>>>>
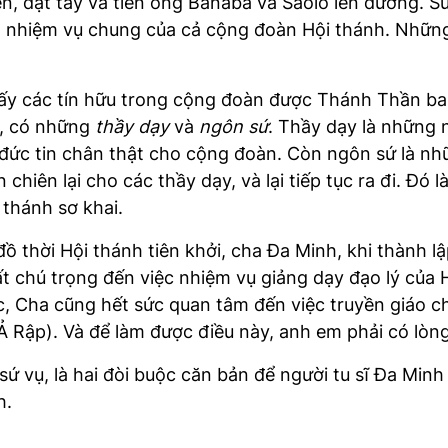
n, đặt tay và tiễn ông Banaba và Saolô lên đường. S
là nhiệm vụ chung của cả cộng đoàn Hội thánh. Những
y các tín hữu trong cộng đoàn được Thánh Thần ba
h, có những
thầy dạy
và
ngôn sứ
. Thầy dạy là những 
đức tin chân thật cho cộng đoàn. Còn ngôn sứ là nhữ
chiên lại cho các thầy dạy, và lại tiếp tục ra đi. Đó
 thánh sơ khai.
đồ thời Hội thánh tiên khởi, cha Đa Minh, khi thành
ất chú trọng đến việc nhiệm vụ giảng dạy đạo lý của 
, Cha cũng hết sức quan tâm đến việc truyền giáo 
Ả Rập). Và để làm được điều này, anh em phải có lòng
 vụ, là hai đòi buộc căn bản để người tu sĩ Đa Min
h.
<<<<
| Assignment |
Your answer should consist only of the lines from the one with "dạy là những" through the last line of the entries above, retyped exactly.

| Answer for the task |
. Thầy dạy là những 
đức tin chân thật cho cộng đoàn. Còn ngôn sứ là nhữ
chiên lại cho các thầy dạy, và lại tiếp tục ra đi. Đó
 thánh sơ khai.
đồ thời Hội thánh tiên khởi, cha Đa Minh, khi thành
ất chú trọng đến việc nhiệm vụ giảng dạy đạo lý của 
, Cha cũng hết sức quan tâm đến việc truyền giáo 
Ả Rập). Và để làm được điều này, anh em phải có lòng
 vụ, là hai đòi buộc căn bản để người tu sĩ Đa Min
h.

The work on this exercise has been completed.